The Business Times

Asia: Markets struggle to build on bright start

Published Tue, Sep 13, 2016 · 08:31 AM

[HONG KONG] Asian markets struggled to recover Tuesday from the previous day's hammering with soothing comments on US rates from a top Federal Reserve official unable to reassure tetchy traders.

While Tokyo and Hong Kong saw mild recoveries from Monday's sharp sell-off there are growing concerns about the future for central bank policy easing after years of cheap cash.

Markets globally were sent into a tailspin after Boston Fed president Eric Rosengren and governor Daniel Tarullo on Friday signalled their openness to a September move.

But comments from policy board governor Lael Brainard on Monday that the case for lifting borrowing costs early was "less compelling" provided some much-needed respite, sending US shares rallying.

She said the US central bank should adopt a "moderate and gradual" approach to lifting rates and avoid moves to "tighten policy pre-emptively".

Most Asian stocks rose early Tuesday but the rally petered out as the day wore on.

By the close of trade Tokyo was up 0.3 per cent and Seoul added 0.4 per cent, but Sydney closed down 0.2 per cent and Wellington lost 0.4 per cent.
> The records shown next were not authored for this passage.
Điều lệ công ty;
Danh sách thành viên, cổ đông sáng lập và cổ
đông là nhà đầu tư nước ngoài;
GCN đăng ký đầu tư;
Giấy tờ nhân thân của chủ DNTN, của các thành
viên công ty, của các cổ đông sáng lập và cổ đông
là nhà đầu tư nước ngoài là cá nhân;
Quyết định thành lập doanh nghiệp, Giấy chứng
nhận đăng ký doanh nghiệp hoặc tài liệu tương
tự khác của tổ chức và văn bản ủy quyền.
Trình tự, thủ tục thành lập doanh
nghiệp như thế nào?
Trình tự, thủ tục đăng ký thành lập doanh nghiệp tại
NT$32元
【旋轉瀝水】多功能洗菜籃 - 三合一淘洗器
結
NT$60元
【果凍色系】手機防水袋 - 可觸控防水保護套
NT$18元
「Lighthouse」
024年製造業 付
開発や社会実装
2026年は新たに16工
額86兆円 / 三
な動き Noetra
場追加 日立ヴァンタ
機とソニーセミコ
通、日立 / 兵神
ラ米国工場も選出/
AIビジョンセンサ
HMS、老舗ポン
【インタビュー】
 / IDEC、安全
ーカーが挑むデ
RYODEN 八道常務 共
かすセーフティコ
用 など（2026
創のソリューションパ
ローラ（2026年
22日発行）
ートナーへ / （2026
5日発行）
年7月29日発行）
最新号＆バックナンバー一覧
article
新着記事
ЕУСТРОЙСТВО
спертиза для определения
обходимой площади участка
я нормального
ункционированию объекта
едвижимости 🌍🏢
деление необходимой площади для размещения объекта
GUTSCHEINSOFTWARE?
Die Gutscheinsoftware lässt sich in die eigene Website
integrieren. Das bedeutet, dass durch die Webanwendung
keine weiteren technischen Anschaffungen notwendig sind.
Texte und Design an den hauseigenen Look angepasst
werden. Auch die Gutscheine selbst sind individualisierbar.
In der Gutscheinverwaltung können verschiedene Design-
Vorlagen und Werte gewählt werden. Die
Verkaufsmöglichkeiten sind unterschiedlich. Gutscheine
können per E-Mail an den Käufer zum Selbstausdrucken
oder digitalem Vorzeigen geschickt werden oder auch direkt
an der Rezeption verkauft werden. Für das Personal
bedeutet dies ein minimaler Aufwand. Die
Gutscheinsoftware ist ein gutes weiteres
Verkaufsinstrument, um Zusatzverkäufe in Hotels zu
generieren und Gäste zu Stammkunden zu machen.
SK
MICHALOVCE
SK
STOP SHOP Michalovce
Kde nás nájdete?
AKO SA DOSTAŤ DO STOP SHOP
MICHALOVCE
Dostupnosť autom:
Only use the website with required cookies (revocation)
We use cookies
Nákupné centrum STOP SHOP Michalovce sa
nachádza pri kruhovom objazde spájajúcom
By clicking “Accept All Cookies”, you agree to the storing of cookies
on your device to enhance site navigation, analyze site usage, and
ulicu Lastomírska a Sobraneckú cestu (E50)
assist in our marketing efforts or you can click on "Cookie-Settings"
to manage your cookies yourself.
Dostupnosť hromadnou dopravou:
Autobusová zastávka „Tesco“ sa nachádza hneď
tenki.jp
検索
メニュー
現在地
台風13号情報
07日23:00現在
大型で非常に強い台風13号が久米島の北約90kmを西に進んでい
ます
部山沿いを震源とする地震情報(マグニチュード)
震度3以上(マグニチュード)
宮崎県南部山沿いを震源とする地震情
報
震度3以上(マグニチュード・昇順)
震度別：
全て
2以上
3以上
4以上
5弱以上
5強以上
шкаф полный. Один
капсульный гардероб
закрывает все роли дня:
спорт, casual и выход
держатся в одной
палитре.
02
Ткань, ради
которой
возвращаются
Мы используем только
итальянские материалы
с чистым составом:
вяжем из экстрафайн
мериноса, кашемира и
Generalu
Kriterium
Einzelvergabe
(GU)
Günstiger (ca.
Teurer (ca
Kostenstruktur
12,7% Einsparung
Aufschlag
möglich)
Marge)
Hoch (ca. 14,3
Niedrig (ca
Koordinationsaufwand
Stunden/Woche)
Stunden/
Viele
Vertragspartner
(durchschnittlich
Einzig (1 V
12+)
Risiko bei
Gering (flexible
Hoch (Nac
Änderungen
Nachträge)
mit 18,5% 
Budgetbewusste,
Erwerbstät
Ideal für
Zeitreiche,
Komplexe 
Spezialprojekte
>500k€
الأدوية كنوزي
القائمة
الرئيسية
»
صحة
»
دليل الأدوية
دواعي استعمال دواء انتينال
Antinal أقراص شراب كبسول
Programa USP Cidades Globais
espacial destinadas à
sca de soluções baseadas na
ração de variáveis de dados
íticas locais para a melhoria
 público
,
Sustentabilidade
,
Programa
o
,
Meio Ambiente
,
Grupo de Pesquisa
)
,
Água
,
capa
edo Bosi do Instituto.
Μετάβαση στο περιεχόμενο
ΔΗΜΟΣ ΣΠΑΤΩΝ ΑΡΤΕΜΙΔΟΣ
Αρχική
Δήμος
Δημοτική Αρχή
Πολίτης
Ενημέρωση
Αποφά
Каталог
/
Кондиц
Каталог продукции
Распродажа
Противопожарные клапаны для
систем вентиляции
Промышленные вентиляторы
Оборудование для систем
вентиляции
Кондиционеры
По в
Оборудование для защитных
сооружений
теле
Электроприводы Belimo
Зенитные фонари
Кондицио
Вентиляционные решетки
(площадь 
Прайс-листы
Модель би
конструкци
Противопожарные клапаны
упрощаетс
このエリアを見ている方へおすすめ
There were also sharp losses in Singapore and Jakarta.

"With Brainard's remarks, rate-hike expectations have backed down. It seems that the slump in US equities last week was a bit overdone," Toshihiko Matsuno, a senior strategist at SMBC Friend Securities Co in Tokyo, told Bloomberg News.

"But the market isn't likely to take on an aggressive buying mode before the results from the (Bank of Japan's) and the Fed's monetary policy meetings next week."

With expectations for a rate rise reduced slightly the US dollar dipped against its peers, easing to 101.80 yen from 101.85 yen in New York and well off the 102.50 yen mark seen earlier in Asia.

The Australian dollar jumped 0.4 per cent, while Malaysia's ringgit, the Singapore dollar and Indonesian rupiah also each posted healthy gains.

In China the government released another batch of positive data suggesting the world's number two economy is stabilising.

Retail sales, a key measure of consumer spending, and industrial output raced ahead in August from the previous month and beat expectations. Last week investors welcomed strong trade and inflation figures.

The figures come as authorities try to move the economy from a reliance on investment spending and exports to one driven more by consumer demand, although the transition has proven bumpy and gross domestic product growth is slowing.

Hong Kong was up 0.3 per cent in the afternoon, chipping away at the 3.4 per cent plunge suffered Monday, with forecast-beating Chinese data providing support. Shanghai ended marginally higher.

"Though China's industrial production and retail sales beat expectations, people won't expect data to continue to improve," Castor Pang, head of research at Core-Pacific Yamaichi Hong Kong, told Bloomberg News.

"The data also don't signal any intention for economic stimulus, so the market can't rebound strongly."

In Seoul, Samsung Electronics rallied more than 4 per cent a day after plunging 7 per cent on the back of an exploding battery crisis in its flagship Note 7 smartphone.

The gains also follow news that the firm had offloaded its printer business to US giant HP for more than a billion US dollars as it presses ahead with a restructuring drive.